[[ INFORMATION open ]]

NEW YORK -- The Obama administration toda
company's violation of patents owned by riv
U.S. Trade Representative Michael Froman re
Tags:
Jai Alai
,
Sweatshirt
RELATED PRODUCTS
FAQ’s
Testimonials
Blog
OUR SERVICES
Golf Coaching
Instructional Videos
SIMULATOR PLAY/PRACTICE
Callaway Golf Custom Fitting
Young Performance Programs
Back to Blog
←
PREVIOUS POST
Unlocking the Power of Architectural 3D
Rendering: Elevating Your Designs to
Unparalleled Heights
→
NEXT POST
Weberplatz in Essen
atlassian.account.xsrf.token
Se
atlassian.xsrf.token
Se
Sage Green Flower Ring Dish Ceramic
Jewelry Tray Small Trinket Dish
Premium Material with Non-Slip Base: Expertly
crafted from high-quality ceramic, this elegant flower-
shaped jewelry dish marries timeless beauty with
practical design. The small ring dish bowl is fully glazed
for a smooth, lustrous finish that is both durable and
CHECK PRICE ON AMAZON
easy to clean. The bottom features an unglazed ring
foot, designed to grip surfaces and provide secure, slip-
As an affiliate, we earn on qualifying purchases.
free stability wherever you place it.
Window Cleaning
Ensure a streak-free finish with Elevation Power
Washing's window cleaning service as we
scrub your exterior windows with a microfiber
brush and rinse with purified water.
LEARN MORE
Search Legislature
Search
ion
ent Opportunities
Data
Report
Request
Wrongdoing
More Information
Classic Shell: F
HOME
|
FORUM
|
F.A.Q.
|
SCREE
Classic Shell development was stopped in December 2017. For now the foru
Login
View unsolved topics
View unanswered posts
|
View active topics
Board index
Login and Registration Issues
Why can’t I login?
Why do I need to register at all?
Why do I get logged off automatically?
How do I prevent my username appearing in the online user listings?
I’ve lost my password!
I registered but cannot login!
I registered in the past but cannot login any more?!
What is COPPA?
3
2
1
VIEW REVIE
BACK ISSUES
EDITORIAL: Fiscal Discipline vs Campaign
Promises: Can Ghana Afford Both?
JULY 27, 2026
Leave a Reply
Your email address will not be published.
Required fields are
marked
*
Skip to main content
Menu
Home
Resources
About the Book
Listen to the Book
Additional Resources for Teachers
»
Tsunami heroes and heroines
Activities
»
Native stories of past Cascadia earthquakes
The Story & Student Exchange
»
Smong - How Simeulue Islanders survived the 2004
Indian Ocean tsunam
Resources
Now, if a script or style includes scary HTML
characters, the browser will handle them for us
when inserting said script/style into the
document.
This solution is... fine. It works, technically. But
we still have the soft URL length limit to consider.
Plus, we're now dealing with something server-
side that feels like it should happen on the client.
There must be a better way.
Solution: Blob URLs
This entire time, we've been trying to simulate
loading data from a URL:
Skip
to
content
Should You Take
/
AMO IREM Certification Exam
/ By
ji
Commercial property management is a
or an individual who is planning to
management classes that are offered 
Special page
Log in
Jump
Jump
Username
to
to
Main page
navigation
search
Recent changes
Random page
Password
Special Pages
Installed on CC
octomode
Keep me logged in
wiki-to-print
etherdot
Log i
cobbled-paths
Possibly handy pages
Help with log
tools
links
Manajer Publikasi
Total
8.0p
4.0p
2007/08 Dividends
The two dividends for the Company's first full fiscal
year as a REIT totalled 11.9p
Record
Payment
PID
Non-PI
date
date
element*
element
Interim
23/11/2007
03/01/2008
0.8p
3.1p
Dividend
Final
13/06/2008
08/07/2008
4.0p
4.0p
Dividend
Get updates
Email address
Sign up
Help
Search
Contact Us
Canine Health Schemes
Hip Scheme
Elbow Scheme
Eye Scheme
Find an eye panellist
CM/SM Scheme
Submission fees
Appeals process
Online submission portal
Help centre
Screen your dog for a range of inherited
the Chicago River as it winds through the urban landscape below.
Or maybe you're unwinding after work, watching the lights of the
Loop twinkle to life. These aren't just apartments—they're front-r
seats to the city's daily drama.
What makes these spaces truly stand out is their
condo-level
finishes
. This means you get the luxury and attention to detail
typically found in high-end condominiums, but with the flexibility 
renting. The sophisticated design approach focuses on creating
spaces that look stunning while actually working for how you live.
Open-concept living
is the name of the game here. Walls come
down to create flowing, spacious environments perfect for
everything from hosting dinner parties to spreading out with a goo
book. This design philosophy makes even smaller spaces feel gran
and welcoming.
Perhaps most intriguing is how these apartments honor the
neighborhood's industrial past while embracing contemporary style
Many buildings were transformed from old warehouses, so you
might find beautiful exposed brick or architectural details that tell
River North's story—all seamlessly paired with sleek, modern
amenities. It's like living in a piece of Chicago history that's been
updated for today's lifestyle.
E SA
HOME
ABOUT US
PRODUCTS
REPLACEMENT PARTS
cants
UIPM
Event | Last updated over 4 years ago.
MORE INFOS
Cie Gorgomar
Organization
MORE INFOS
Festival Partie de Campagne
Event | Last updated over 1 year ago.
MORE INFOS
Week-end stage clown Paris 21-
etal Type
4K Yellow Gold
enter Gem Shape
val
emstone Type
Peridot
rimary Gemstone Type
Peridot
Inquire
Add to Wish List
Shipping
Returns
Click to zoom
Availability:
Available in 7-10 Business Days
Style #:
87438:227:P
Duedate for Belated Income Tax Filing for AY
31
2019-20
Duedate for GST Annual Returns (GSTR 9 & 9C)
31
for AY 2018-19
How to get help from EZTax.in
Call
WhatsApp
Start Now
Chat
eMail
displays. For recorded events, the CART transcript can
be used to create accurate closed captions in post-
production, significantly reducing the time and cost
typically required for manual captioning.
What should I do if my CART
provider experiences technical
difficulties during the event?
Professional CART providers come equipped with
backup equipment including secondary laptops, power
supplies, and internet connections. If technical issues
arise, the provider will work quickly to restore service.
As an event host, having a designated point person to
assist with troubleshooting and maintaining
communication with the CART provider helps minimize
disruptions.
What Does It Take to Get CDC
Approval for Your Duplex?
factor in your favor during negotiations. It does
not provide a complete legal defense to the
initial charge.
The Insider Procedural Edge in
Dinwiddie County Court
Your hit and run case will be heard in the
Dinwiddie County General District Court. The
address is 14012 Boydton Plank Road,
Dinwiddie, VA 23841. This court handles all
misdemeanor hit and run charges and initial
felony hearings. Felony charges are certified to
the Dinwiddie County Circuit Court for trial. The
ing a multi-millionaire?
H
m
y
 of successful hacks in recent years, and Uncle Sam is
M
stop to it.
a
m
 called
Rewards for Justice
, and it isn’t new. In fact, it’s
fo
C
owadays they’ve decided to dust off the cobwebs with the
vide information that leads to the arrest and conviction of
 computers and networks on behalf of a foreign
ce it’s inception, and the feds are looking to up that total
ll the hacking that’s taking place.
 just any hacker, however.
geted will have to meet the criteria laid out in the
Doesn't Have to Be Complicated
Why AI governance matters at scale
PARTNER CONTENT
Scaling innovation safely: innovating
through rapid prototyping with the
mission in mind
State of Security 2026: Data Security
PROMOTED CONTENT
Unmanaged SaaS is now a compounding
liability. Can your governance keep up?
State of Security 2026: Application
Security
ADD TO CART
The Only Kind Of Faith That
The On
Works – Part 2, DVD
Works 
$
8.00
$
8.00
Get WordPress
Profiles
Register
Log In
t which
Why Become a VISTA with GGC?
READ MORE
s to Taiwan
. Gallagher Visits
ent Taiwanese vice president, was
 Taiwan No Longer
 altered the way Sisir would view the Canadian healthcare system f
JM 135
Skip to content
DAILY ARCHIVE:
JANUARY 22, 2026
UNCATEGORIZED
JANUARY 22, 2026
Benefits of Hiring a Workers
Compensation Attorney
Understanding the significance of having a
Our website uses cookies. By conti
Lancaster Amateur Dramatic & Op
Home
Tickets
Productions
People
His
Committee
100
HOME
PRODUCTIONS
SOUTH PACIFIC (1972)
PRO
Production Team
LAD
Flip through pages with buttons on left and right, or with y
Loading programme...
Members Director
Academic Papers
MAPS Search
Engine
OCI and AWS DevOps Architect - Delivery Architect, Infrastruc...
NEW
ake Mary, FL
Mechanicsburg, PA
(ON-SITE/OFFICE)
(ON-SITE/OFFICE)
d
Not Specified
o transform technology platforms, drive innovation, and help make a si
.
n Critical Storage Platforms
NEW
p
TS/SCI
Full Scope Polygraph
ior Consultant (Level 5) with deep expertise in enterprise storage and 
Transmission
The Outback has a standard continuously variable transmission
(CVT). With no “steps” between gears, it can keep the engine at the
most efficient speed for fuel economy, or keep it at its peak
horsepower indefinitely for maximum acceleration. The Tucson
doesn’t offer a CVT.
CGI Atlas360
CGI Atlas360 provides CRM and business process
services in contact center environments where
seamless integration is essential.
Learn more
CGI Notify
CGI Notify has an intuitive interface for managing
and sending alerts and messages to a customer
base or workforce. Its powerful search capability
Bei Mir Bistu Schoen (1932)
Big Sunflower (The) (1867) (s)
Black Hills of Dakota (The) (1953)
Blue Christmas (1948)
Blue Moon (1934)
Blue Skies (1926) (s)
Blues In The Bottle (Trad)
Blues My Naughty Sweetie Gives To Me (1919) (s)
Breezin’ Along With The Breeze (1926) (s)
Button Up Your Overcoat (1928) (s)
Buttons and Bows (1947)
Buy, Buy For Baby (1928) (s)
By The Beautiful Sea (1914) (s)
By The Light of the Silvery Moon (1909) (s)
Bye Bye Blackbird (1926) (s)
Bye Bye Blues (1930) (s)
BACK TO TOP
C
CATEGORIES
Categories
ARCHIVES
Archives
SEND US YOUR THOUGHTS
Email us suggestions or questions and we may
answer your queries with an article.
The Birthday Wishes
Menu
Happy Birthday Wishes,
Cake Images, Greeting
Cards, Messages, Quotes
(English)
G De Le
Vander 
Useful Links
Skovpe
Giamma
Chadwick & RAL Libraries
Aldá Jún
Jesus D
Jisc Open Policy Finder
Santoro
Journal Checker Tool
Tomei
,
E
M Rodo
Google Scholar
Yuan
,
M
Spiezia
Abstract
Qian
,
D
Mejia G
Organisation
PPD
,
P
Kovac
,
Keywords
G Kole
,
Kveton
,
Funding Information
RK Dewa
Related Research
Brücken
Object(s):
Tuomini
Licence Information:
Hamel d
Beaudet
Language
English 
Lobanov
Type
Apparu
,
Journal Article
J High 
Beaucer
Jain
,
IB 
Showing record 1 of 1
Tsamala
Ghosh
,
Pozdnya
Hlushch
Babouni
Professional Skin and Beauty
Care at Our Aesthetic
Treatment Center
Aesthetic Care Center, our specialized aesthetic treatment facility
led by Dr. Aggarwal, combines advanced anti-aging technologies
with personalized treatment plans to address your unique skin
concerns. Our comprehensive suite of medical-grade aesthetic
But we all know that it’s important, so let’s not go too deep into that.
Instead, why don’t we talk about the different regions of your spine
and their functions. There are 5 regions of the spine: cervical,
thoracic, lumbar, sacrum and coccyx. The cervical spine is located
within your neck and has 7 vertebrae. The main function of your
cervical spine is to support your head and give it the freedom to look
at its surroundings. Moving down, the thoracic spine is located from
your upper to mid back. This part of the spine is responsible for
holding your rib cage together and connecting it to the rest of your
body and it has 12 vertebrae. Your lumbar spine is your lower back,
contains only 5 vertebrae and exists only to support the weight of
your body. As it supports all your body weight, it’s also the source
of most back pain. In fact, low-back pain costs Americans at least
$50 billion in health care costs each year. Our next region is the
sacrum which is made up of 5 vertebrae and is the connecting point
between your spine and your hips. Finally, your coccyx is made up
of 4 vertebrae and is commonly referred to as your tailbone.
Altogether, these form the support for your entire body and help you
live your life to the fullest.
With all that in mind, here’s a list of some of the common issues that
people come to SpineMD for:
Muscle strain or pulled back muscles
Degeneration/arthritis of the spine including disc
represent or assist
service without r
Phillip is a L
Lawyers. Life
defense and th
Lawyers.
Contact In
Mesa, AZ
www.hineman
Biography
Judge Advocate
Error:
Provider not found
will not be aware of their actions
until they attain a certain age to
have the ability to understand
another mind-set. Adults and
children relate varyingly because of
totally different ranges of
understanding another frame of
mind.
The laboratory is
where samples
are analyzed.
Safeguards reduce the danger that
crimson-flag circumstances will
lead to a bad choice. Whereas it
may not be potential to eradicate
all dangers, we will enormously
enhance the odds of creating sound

[[ INFORMATION closed ]]

## [PROMPT]
Look through the entries and return each line that has the word "process" in it.

## [RESULT FOR THIS TASK]
Appeals process
CGI Atlas360 provides CRM and business process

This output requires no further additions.